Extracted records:
+ + + + + + +
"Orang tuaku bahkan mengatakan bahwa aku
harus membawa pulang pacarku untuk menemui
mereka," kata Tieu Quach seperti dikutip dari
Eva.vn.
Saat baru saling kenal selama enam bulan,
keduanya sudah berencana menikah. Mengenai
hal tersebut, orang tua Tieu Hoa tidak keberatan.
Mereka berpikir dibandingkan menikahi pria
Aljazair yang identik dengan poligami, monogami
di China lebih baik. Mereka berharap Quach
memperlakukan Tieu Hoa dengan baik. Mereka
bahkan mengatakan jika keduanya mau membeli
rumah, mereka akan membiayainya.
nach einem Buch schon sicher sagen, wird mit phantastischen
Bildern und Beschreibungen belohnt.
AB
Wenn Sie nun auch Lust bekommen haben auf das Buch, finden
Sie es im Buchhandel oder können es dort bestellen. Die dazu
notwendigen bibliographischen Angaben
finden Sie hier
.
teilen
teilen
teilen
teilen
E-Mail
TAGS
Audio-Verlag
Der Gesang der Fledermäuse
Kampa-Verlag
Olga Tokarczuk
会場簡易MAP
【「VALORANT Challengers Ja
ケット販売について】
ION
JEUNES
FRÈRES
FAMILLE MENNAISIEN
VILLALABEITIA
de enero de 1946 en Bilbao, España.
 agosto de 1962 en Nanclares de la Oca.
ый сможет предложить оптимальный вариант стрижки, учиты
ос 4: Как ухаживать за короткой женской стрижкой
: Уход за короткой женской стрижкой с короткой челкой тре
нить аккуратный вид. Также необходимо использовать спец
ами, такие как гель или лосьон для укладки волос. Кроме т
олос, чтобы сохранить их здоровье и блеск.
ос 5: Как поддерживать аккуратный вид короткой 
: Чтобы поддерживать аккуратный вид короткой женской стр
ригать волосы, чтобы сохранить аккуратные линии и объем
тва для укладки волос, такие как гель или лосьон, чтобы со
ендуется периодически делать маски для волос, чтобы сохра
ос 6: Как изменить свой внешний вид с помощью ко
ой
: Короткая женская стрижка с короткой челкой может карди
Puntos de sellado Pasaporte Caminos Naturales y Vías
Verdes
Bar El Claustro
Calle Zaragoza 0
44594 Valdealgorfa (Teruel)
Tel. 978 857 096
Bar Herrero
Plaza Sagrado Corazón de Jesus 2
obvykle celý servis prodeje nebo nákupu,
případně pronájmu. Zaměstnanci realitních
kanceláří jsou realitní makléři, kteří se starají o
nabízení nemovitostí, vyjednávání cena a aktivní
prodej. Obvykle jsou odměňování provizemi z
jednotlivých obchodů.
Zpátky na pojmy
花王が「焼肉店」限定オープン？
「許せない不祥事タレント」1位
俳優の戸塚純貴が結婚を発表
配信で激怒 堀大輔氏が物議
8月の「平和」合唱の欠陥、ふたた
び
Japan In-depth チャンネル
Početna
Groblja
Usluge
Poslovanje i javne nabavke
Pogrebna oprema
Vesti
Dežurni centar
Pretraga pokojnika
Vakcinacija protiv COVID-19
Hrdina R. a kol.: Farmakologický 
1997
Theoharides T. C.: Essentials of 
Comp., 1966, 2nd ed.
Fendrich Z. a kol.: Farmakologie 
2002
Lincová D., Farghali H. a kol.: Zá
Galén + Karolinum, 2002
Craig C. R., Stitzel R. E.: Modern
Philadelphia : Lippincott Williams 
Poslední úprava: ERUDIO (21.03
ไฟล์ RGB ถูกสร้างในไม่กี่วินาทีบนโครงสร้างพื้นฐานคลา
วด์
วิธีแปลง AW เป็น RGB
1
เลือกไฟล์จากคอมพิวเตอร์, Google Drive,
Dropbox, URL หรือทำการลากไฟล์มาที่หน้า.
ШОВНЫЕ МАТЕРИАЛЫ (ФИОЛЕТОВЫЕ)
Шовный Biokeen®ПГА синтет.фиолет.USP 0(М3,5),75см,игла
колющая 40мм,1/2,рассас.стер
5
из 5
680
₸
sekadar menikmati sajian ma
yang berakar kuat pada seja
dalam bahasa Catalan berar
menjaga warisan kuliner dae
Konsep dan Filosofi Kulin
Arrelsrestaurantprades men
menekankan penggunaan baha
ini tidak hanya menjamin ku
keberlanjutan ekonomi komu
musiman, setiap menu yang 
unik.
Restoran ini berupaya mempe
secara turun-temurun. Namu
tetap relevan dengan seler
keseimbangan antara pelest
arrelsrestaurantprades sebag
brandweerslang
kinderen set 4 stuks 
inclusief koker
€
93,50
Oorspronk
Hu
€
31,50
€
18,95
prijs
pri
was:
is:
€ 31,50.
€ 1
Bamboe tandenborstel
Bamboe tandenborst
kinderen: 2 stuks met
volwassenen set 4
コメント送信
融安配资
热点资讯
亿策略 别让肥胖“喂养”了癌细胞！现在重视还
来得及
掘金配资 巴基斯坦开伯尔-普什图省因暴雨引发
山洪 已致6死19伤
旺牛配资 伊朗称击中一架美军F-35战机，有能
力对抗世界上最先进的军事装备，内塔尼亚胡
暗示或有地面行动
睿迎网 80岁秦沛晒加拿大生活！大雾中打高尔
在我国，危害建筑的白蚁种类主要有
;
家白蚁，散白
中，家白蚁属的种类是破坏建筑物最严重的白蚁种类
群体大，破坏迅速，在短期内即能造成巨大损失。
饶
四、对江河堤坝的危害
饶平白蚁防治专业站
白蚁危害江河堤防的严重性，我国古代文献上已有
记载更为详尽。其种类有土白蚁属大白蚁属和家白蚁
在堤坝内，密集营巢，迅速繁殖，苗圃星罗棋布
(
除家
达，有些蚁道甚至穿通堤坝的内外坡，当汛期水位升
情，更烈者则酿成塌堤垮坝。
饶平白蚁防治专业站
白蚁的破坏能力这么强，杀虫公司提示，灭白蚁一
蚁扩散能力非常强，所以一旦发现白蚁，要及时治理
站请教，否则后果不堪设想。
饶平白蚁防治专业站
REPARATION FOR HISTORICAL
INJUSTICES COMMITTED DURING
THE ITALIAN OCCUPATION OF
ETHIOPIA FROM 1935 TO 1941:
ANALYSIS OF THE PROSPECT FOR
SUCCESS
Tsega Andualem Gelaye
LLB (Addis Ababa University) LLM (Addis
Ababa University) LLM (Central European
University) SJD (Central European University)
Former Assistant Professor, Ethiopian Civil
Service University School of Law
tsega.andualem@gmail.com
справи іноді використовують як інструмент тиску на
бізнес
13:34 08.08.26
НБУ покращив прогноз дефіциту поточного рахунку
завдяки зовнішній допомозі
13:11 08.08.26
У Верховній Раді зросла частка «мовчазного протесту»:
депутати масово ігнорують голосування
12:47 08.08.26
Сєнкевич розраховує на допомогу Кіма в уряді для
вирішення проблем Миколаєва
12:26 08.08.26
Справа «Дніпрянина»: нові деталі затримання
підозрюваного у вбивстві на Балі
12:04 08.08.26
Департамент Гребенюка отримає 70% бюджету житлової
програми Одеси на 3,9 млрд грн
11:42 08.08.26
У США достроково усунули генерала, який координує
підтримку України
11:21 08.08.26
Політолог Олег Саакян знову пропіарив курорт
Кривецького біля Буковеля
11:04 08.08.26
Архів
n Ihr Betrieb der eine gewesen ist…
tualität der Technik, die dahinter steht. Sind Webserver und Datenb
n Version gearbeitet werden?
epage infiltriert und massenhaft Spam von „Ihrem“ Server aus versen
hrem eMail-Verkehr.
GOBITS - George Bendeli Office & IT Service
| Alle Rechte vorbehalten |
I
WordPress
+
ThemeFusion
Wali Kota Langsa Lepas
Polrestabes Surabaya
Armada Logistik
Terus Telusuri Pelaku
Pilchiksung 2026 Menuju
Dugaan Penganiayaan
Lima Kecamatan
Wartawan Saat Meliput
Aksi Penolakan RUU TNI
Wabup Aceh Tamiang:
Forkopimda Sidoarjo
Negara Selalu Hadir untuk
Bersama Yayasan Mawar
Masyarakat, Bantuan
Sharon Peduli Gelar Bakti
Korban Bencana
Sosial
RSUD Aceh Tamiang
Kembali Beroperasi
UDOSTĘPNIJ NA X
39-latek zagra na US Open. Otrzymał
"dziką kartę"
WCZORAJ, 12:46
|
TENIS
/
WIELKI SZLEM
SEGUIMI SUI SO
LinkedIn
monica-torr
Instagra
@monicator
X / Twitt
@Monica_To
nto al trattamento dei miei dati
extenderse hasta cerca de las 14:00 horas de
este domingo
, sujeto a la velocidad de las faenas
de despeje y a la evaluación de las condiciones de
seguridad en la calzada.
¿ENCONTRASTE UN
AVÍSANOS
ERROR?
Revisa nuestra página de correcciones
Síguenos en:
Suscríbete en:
+ + + + + + +
Wherever the string "поддерживать" is found in the entries, copy the line it sits in.

ос 5: Как поддерживать аккуратный вид короткой 
: Чтобы поддерживать аккуратный вид короткой женской стр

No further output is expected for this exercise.